Yep, that looks ugly. I know.

You can do Dan's code with a collection reference:

    function clean(collection) { 
      collection.find().forEach( function(result) {
      var value = result.value;
      delete value._id;     
      collection.update({_id: result._id}, value);     
      collection.update({_id: result.id}, {$unset: {value: 1}} ) } )};

A similar approach to that of @ljonas but no need to hardcode document fields:

db.results.find().forEach( function(result) {
    var value = result.value;
    delete value._id;
    db.results.update({_id: result._id}, value);
    db.results.update({_id: result.id}, {$unset: {value: 1}} )
} );

All the proposed solutions are far from optimal.

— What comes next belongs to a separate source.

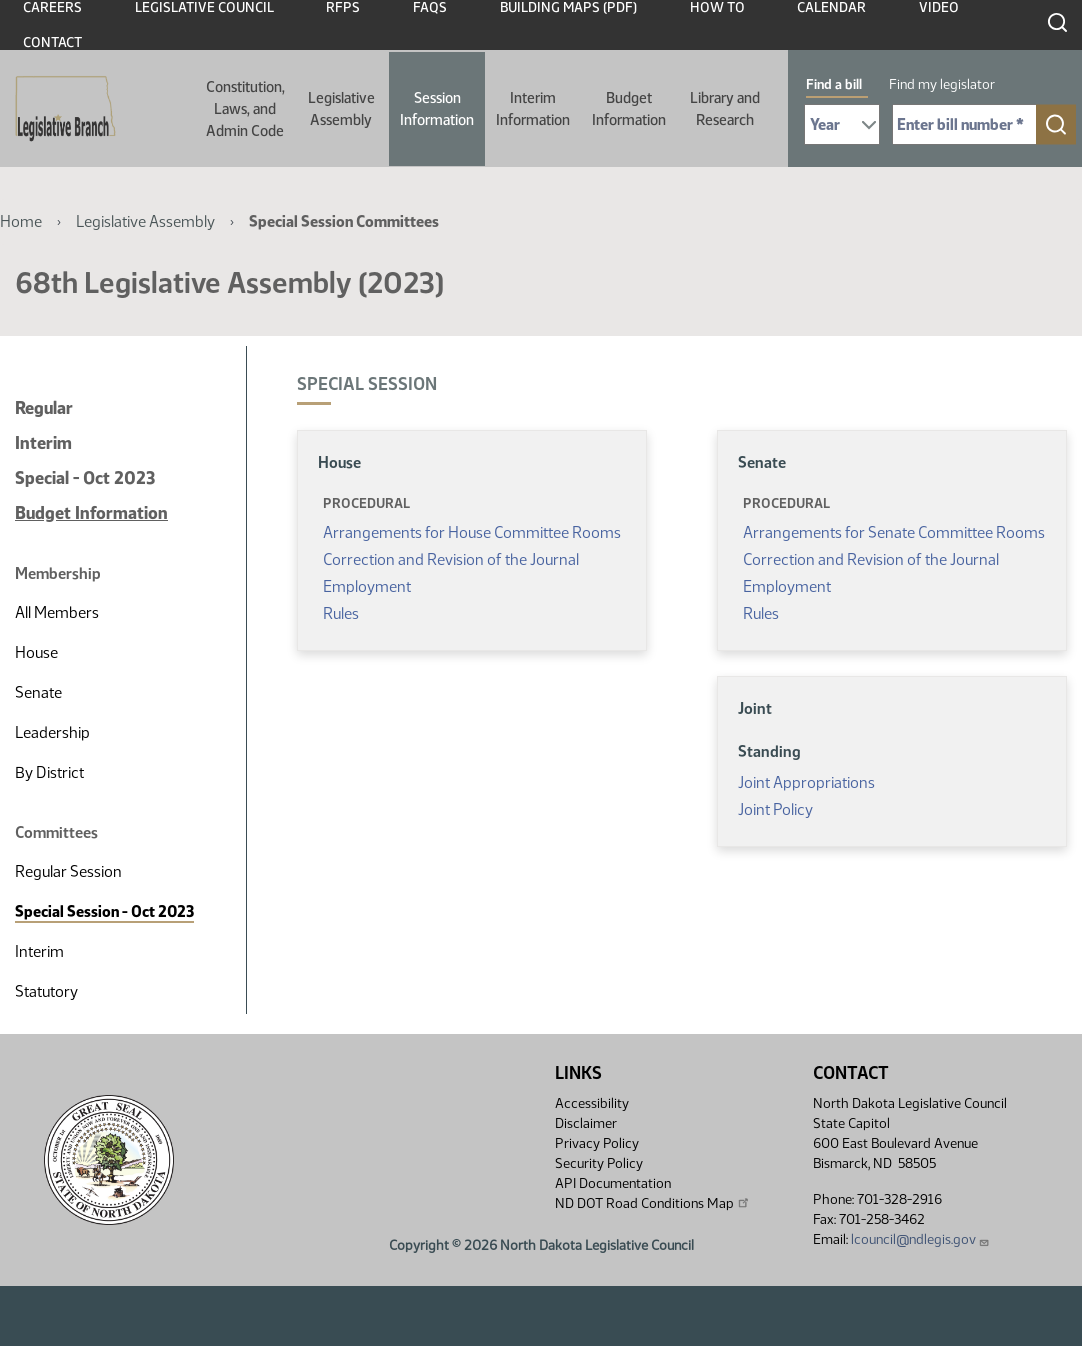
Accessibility (592, 1103)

The fastest you can do so far is something like:

var flattenMRCollection=function(dbName,collectionName) {
    var collection=db.getSiblingDB(dbName)[collectionName];

    var i=0;
    var bulk=collection.initializeUnorderedBulkOp();
    collection.find({ value: { $exists: true } }).addOption(16).forEach(function(result) {
        print((++i));
        //collection.update({_id: result._id},result.value);

        bulk.find({_id: result._id}).replaceOne(result.value);

        if(i%1000==0)
        {
            print("Executing bulk...");
            bulk.execute();
            bulk=collection.initializeUnorderedBulkOp();
        }
    });
    bulk.execute();
};

Then call it: flattenMRCollection("MyDB","MyMRCollection")

This is WAY faster than doing sequential updates.

While experimenting with Vincent's answer, I found a couple of problems. Basically, if you perform updates within a foreach loop, this will move the document to the end of the collection and the cursor will reach that document again (example). This can be circumvented if $snapshot is used. Hence, I am providing a Java example below.

final List<WriteModel<Document>> bulkUpdate = new ArrayList<>();

// You should enable $snapshot if performing updates within foreach
collection.find(new Document().append("$query", new Document()).append("$snapshot", true)).forEach(new Block<Document>() {
    @Override
    public void apply(final Document document) {
        // Note that I used incrementing long values for '_id'. Change to String if
        // you used string '_id's
        long docId = document.getLong("_id");
        Document subDoc = (Document)document.get("value");
        WriteModel<Document> m = new ReplaceOneModel<>(new Document().append("_id", docId), subDoc);
        bulkUpdate.add(m);

        // If you used non-incrementing '_id's, then you need to use a final object with a counter.
        if(docId % 1000 == 0 && !bulkUpdate.isEmpty()) {
            collection.bulkWrite(bulkUpdate);
            bulkUpdate.removeAll(bulkUpdate);
        }
    }
});
// Fixing bug related to Vincent's answer.
if(!bulkUpdate.isEmpty()) {
    collection.bulkWrite(bulkUpdate);
    bulkUpdate.removeAll(bulkUpdate);
}

Note : This snippet takes an average of 7.4 seconds to execute on my machine with 100k records and 14 attributes (IMDB dataset). Without batching, it takes an average of 25.2 seconds.